Doll at a local thrift store. Just thought she was pretty enough to post!
May 6, 2011
I never realized just how hard bloggin' would be until I started doin' one. I mean, I have a gift for gab, in case ya didn't notice, so that's not a problem. I am a decent wordsmith, and with my new camera I have lots of photos to post. So what's the problem?
There are TOO MANY things to write about.
Seriously, I am constantly havin' ideas pop into my head that would make great posts. I even find my prayer time just before sleep bein' invaded by cool ideas, and next I know I'm writin' in my mind, and prayer is shoved aside.
Addiction is simply too much of anything that prevents you from doin' what is truly important--it can be havin' so many books on your shelf that you can never choose what to read, or too many clothes so that you can't decide what to wear, too many activities that keep you from really doin' anything of real value, too much tv, the list is endless. Heck, it can even be too many tough circumstances that come at you all at once and overwhelm you with stress. It doesn't matter if the clutter is even too many good things, and yes you CAN have too many good things--the fact is that there is TOO MUCH, which shorts out most folk's thought processes, and causes them to shut down on actually DOIN' anyting that really matters.
From my perspective, I am an IDEA ADDICT.
I LOVE IDEAS. I mean any ideas--you give me a problem to solve--I can come up with an idea to solve it. Tell me think outside of the box? Honey--I'll think outside of the CONTINENT. I can look at an old pop up trailer, and in a few minutes I can sketch out an idea to turn it into a travelin' store, complete with slide out product trays and portable office. I can drive past a street corner where men wait to be picked up for day labor, and I will have an idea for a romance novel in which a wealthy man takes a dare to work as a regular guy, only to be picked up by a woman who is tryin' to build a home for disadvantaged kids on a shoestring budget and is bein' harassed by this same guy's company without him knowin' it. (If you are a writer--feel free to use this idea. I've had it for 20 years, just never wanted to write it. I ask only that you thank me in the acknowledgements when you're published. Oh wait--a cut of the royalties, too!)
I was once asked in a graphic design class to design a shopping bag--ONE shopping bag. I designed EIGHT different bags, all with different ideas, including one bag that was done in camoflage with a silhouette of a girl in fatigues holdin' am M16. The name of the store was LITTLE SHOP OF CONTRAS--"Overthrowing the dictators of fashion."
So what's wrong with all these ideas? I get so many I have trouble decidin' on which one to DO. I become so overwhelmed I just shut down as I try to process all these ideas. I am unable to ACT.

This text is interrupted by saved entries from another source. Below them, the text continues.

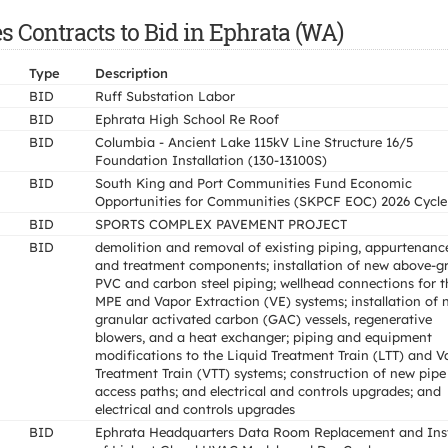
 Contracts to Bid in Ephrata (WA)
Type
Description
BID
Ruff Substation Labor
BID
Ephrata High School Re Roof
BID
Columbia - Ancient Lake 115kV Line Structure 16/5
Foundation Installation (130-13100S)
BID
South King and Port Communities Fund Economic
Opportunities for Communities (SKPCF EOC) 2026 Cycle
BID
SPORTS COMPLEX PAVEMENT PROJECT
BID
demolition and removal of existing piping, appurtenanc
and treatment components; installation of new above-g
PVC and carbon steel piping; wellhead connections for t
MPE and Vapor Extraction (VE) systems; installation of 
granular activated carbon (GAC) vessels, regenerative
blowers, and a heat exchanger; piping and equipment
modifications to the Liquid Treatment Train (LTT) and V
Treatment Train (VTT) systems; construction of new pipe
access paths; and electrical and controls upgrades; and
electrical and controls upgrades
BID
Ephrata Headquarters Data Room Replacement and Inst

Ideas are not a bad thing. We are created in God's image--which tells ya right there that we are creative beings--we get ideas. It makes me nuts when prople, especially women, say, "I'm just not creative." Really? It's not creative when you feed a family on a limited budget? It's not creative when you take a few odd pieces of furniture and other stuff you find at yard sales and put them together to make a living room that is attractive and welcoming for your family? Look around, folks--people are creative--it may just not take the form of a museum quality painting or best selling novel.

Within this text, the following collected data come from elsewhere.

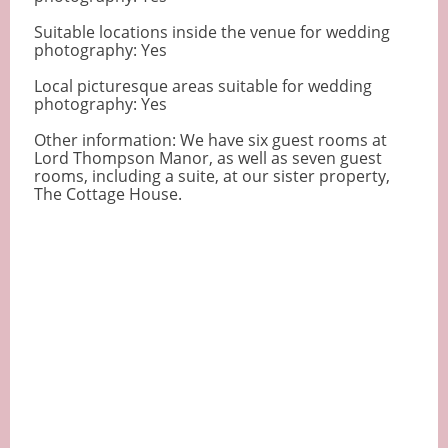
Suitable locations inside the venue for wedding
photography: Yes
Local picturesque areas suitable for wedding
photography: Yes
Other information: We have six guest rooms at
Lord Thompson Manor, as well as seven guest
rooms, including a suite, at our sister property,
The Cottage House.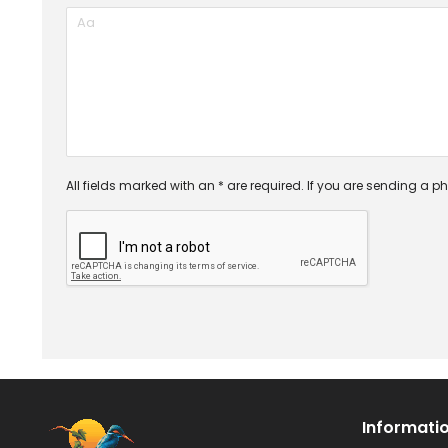
All fields marked with an * are required. If you are sending a ph
Informati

Okay--back to the point. Like everything else God has given us, Ideas can be messed up when WE get involved. Just like when people take ONE VERSE from the Bible and build an entire religion doctrine around it, I take creativity to an extreme when I am so busy GENERATING ideas that I am too busy to IMPLEMENT them. My brain is just like a gerbil on crack(now THERE'S an image for ya)--my mind is not calm enough to see which ideas to put into use and which ones need to be either discarded or set aside for later use. So how do I get my mind calm?
Simple, I go to the One Who created my mind--the One Who made me good with ideas. Hey--when you have a product that messes up--you take back to the manufacturer to get whatever is wrong fixed, dontcha? Well, same thing in this case.

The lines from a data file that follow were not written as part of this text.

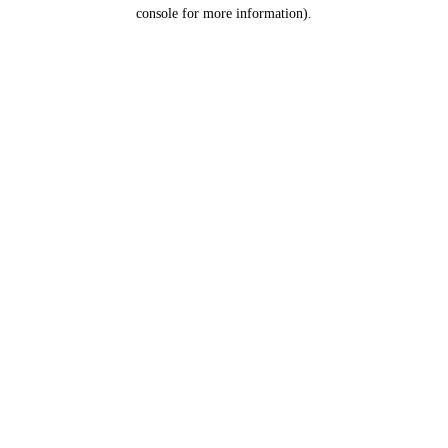
console for more information).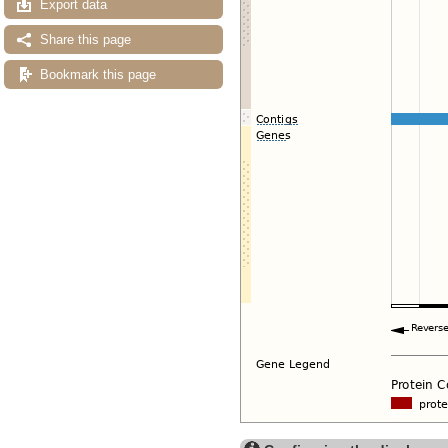
Export data
Share this page
Bookmark this page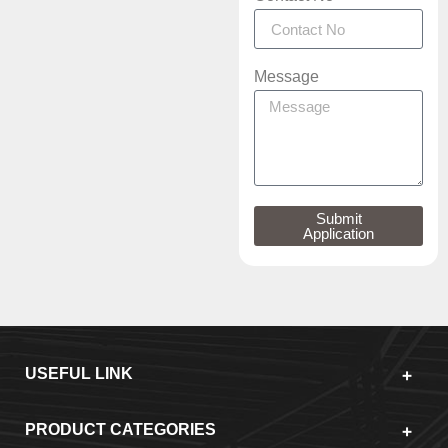
Message
Submit
Application
USEFUL LINK
PRODUCT CATEGORIES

I go to God and as it says in Psalm 46:10, I take the time to "Be still and know that He is God."(My paraphrase)
I take the time to settle in with the Lord and get quiet--not an easy thing with my busy brain. I hand everything to Him, and I mean EVERYTHING, good, bad, ideas, problems, hopes, wishes, friends, enemies, you name it--He gets it. I just pour it all into His hands and then I mentally stretch as my mind feels the weight of all those ideas leave. Then, I begin to fill my mind with HIM, His word, His Spirit--then I become refreshed and calm as I allow Him to rearrange all those ideas into what HE wants, and then I receive them back in a realistic, workable form. I allow Him to give me my priorities in life in their correct order--Him, my family, my home and animals, my church, the many volunteer activities I work on, and then my little patch of creativity, where my bloggin' fits in with crafts and other things.
Then, and only then, am I able to sift through the myriad of ideas that clamor for my attention. I am able to list them by priority--hot topic, good idea to share, simply entertaining, and my favorite--don't you DARE put that on your blog, you'll undo any good you may have already done!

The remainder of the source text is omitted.